Ira se réveilla en sursaut et attrapa immédiatement le téléphone, jetant un regard à son mari endormi. Misha était allongé sur le côté, respirant paisiblement.
«Allô ?» chuchota Ira en se glissant dans le couloir.
«Irochka, tu dors encore ?» lança la voix enjouée de sa belle-mère, Lioudmila Petrovna.
Ira devint immédiatement attentive. Sa belle-mère n’appelait jamais à cinq heures sans raison.
«Oui. Il y a un problème ?»
«Tout va bien ! Je t’appelle juste pour te dire que je suis déjà dans le train. Je viens vous rendre visite pour une semaine. Je voulais faire une surprise. J’arriverai à Moscou vers midi.»
Ira se figea.
«Lioudmila Petrovna, nous ne vous attendions pas.»
«Oh, il n’y a rien à préparer. Viens juste me chercher à la gare. Et fais du bortsch. Je voudrai manger chaud après le voyage.»
Ira ferma les yeux.
Ça recommençait.
Depuis dix ans, sa belle-mère traitait leur appartement comme s’il lui appartenait. Elle arrivait sans prévenir, critiquait la cuisine et le ménage d’Ira, changeait tout de place et rappelait sans cesse que Misha aimait tout différemment quand il était enfant.

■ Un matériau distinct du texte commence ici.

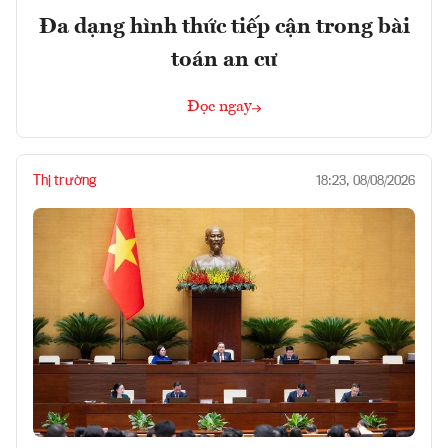
Đa dạng hình thức tiếp cận trong bài
toán an cư
Đọc ngay
Thị trường
18:23, 08/08/2026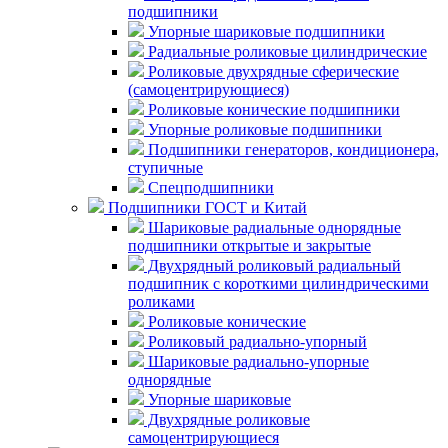
подшипники
Упорные шариковые подшипники
Радиальные роликовые цилиндрические
Роликовые двухрядные сферические
(самоцентрирующиеся)
Роликовые конические подшипники
Упорные роликовые подшипники
Подшипники генераторов, кондиционера,
ступичные
Спецподшипники
Подшипники ГОСТ и Китай
Шариковые радиальные однорядные
подшипники открытые и закрытые
Двухрядный роликовый радиальный
подшипник с короткими цилиндрическими
роликами
Роликовые конические
Роликовый радиально-упорный
Шариковые радиально-упорные
однорядные
Упорные шариковые
Двухрядные роликовые
самоцентрирующиеся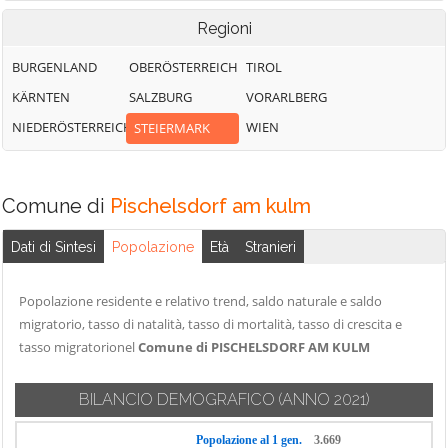
Regioni
BURGENLAND
OBERÖSTERREICH
TIROL
KÄRNTEN
SALZBURG
VORARLBERG
NIEDERÖSTERREICH
WIEN
STEIERMARK
Comune di
Pischelsdorf am kulm
Dati di Sintesi
Popolazione
Età
Stranieri
Popolazione residente e relativo trend, saldo naturale e saldo
migratorio, tasso di natalità, tasso di mortalità, tasso di crescita e
tasso migratorionel
Comune di PISCHELSDORF AM KULM
BILANCIO DEMOGRAFICO
(ANNO 2021)
Popolazione al 1 gen.
3.669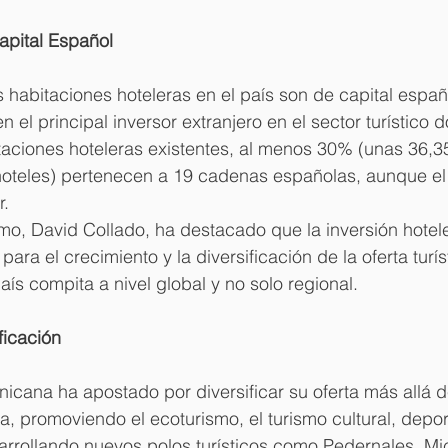
apital Español
 habitaciones hoteleras en el país son de capital españo
 el principal inversor extranjero en el sector turístico 
taciones hoteleras existentes, al menos 30% (unas 36,3
hoteles) pertenecen a 19 cadenas españolas, aunque el
r.
ismo, David Collado, ha destacado que la inversión hotel
ara el crecimiento y la diversificación de la oferta turíst
aís compita a nivel global y no solo regional.
ficación
icana ha apostado por diversificar su oferta más allá de
a, promoviendo el ecoturismo, el turismo cultural, depor
arrollando nuevos polos turísticos como Pedernales, Mi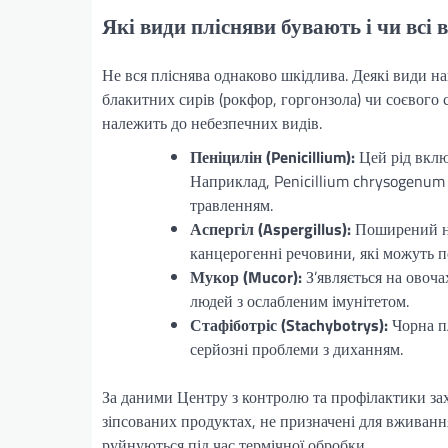
Які види плісняви бувають і чи всі 
Не вся пліснява однаково шкідлива. Деякі види на
блакитних сирів (рокфор, горгонзола) чи соєвого с
належить до небезпечних видів.
Пеніцилін (Penicillium):
Цей рід включ
Наприклад, Penicillium chrysogenum
травленням.
Аспергіл (Aspergillus):
Поширений на 
канцерогенні речовини, які можуть 
Мукор (Mucor):
З’являється на овоча
людей з ослабленим імунітетом.
Стафіботріс (Stachybotrys):
Чорна пл
серйозні проблеми з диханням.
За даними Центру з контролю та профілактики зах
зіпсованих продуктах, не призначені для вживанн
руйнуються під час термічної обробки.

«Je travaille aujourd’hui», dit Ira.
«Alors Misha viendra me chercher. Je l’appelle quand il se réveillera.»
Quelque chose se crispa en Ira.
«Nous partons aujourd’hui.»
«Vous partez ? Où ça ?»
«Chez mes parents, à la maison de campagne. Ma mère a besoin d’aide.»

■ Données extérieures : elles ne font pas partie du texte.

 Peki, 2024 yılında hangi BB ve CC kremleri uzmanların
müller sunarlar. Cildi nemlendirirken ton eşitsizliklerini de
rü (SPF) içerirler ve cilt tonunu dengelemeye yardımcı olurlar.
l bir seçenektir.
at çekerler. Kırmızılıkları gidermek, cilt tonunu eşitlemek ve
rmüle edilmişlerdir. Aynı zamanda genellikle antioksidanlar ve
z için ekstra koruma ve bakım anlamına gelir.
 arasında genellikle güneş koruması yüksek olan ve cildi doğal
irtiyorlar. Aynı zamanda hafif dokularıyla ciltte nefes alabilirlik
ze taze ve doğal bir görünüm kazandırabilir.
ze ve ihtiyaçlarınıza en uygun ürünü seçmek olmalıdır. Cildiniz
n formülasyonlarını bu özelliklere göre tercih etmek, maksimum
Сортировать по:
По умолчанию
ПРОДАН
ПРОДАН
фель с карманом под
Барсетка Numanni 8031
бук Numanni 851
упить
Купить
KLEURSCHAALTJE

C’était un mensonge, mais Ira était désespérée.
«Alors annule. Je suis déjà en route.»
«Non. Nous ne pouvons pas.»
Le ton de Lioudmila Petrovna se durcit aussitôt.
«Passe-moi Misha.»
«Il dort.»
«Je suis sa mère. Réveille-le.»
Ira prit une profonde inspiration.
«S’il te plaît, ne viens pas maintenant. Trouvons un autre moment qui convienne à tout le monde.»
Sa belle-mère eut un rire glacial.
«C’est toi qui vas me dire quand je peux voir mon fils ? Je viens le voir, pas toi.»
Cette phrase brisa quelque chose en Ira.
Des années de rancœur remontèrent à la surface : remarques humiliantes, visites surprises, critiques devant les amis, disputes sans fin ensuite.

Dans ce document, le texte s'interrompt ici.